Foreign backpacker arrested for staying in US half hour too long

TACOMA, Wash. -- A backpacker visiting from South America is locked in federal detention after reportedly over-extending his stay by 30 minutes. A Seattle immigration attorney has taken on the case for free, saying it's "absurd."

For six months Diego Simonassi said he roamed freely about the United States, backpacking all over the country. But, when his time was up on June 14 and he tried to enter Canada to continue his trip, he didn't know he needed a visa to get through the border.

Canadian authorities at the Peace Arch crossing turned him back to the US side. But it was 30 minutes passed midnight.

"And I asked for help, 'What can I do if I can't come back to the United States?' And without making a lot of questions he just arrested me," Simonassi said.
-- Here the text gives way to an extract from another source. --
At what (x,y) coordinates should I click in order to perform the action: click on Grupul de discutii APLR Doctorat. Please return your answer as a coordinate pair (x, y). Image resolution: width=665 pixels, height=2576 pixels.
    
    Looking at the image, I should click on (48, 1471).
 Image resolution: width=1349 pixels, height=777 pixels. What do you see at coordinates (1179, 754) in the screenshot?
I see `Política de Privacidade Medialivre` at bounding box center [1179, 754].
US Immigration and Customs Enforcement seized Simonassi and transported him 145 miles south to the NW Detention Center in Tacoma, where he's been ever since.
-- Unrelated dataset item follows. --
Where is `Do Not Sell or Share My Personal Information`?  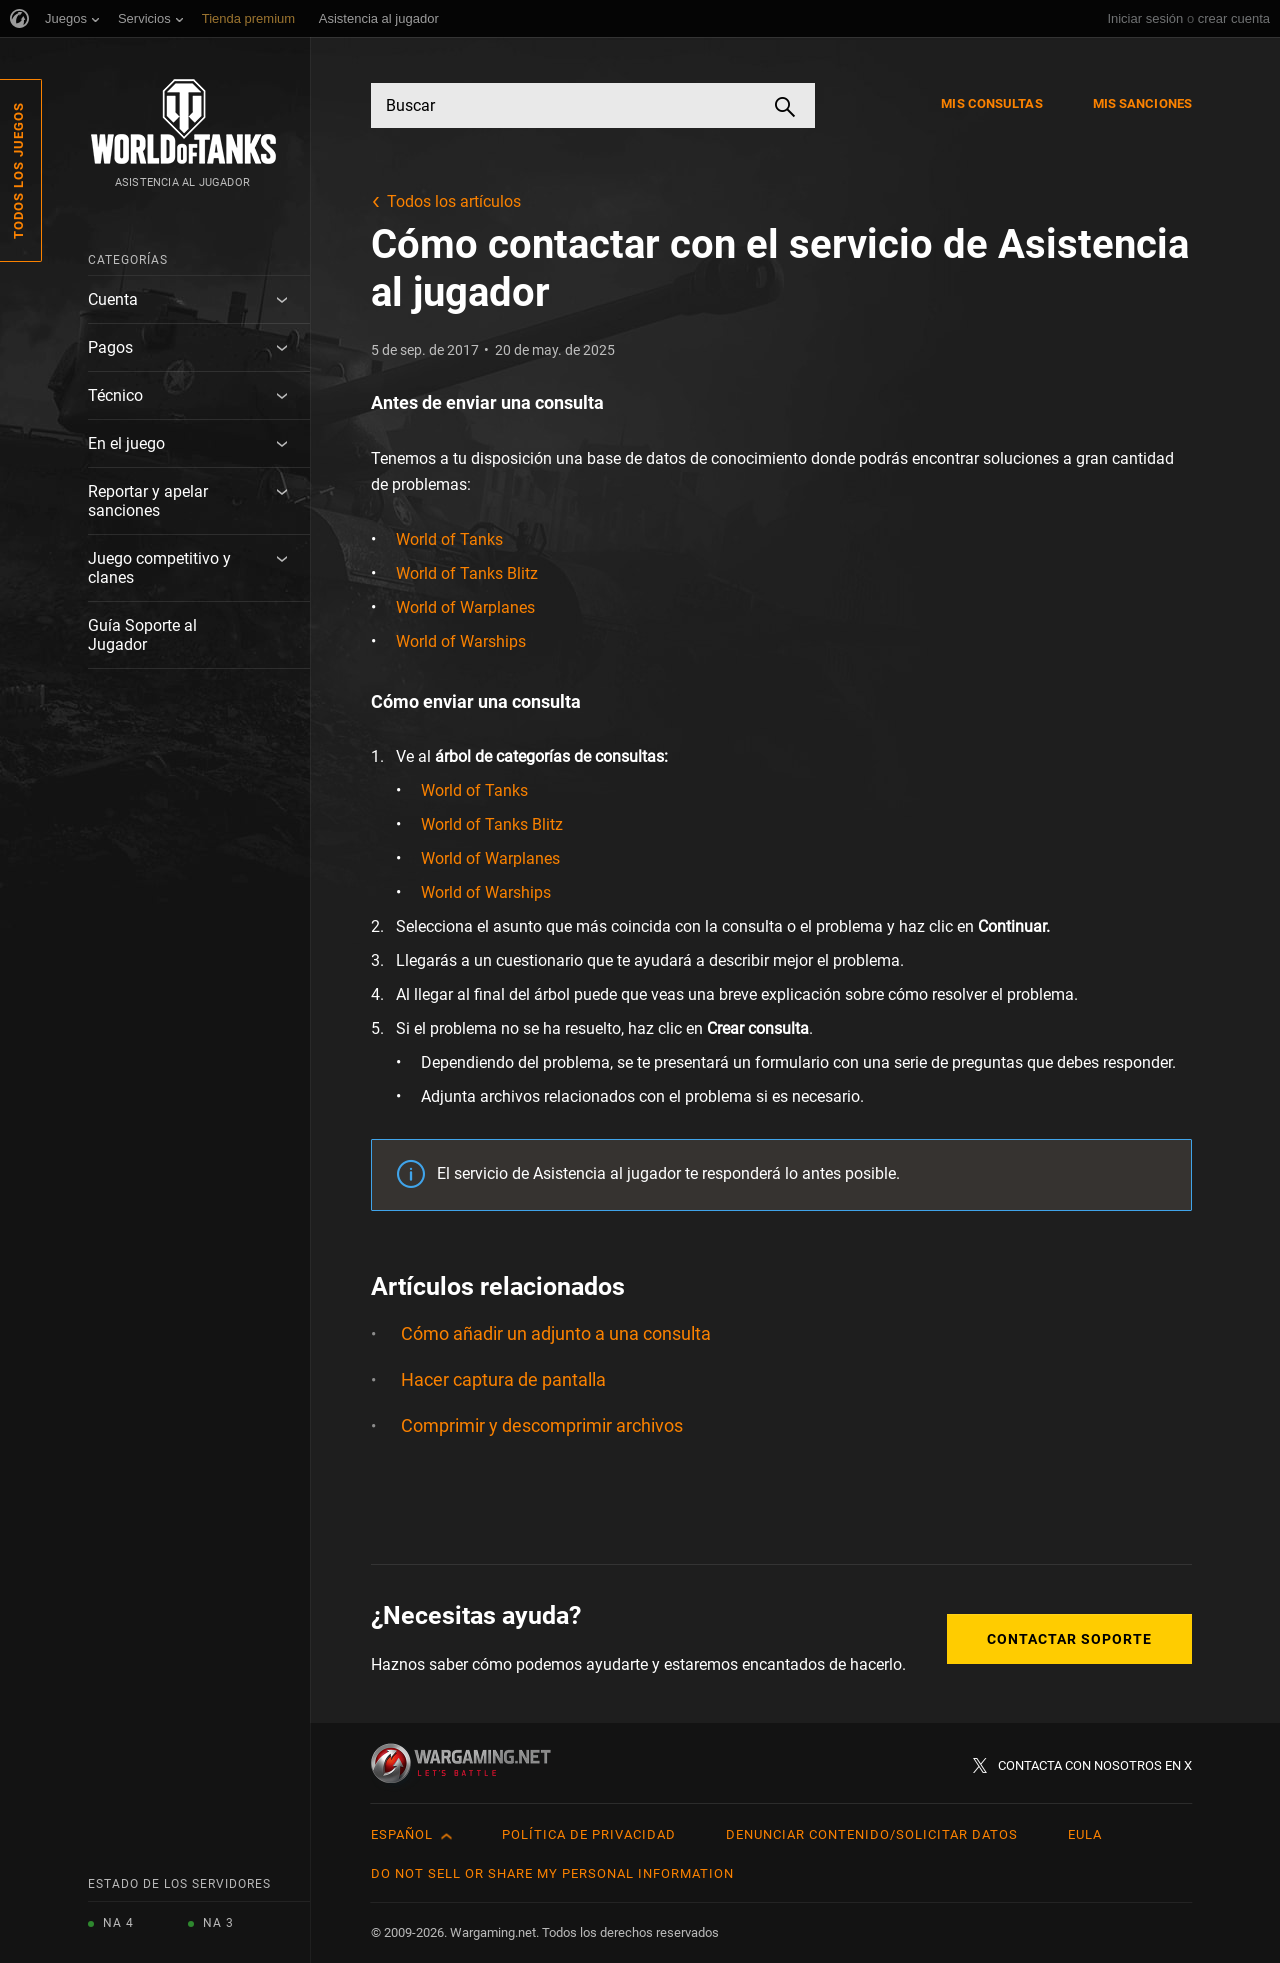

"I think it's ridiculous," said Immigration attorney Steve Tanijo. "I think it's one of the problems that we have with our immigration laws."

Tanijo was so incensed he agreed to take up Simonassi's case for free.
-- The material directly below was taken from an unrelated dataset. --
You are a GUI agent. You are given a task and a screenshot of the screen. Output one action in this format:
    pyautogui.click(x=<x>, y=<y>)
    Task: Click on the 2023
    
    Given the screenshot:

"He's a backpacker. I used to backpack around the world, as well. I kind of relate," he said.

Tanijo says ICE has offered to let Simonassi out on a $7,500 bond. It's money that Somonassi doesn't have.

"No, I don't have it. And to be honest, I don't think I have to pay. I haven't done any crime or any illegal thing," he said.

Or he can pay for a one-way flight back to Uruguay.

"Which also he doesn't want to do. He just wants to continue his travel," Tanijo said.

Simonassi says he's done nothing that deserves this kind of treatment and is willing to sit in confinement until he can legally get on with his trip through North America.

A hearing to lower the bond is two weeks away. But that just releases him here in the US until he gets the visa violation taken care of. So he can't leave the US without violating the bond. The attorney is also trying to convince an immigration judge to dismiss the whole case, but no date has been set.

Homeland Security says it'll issue a written statement about the case when Simonassi gives written permission.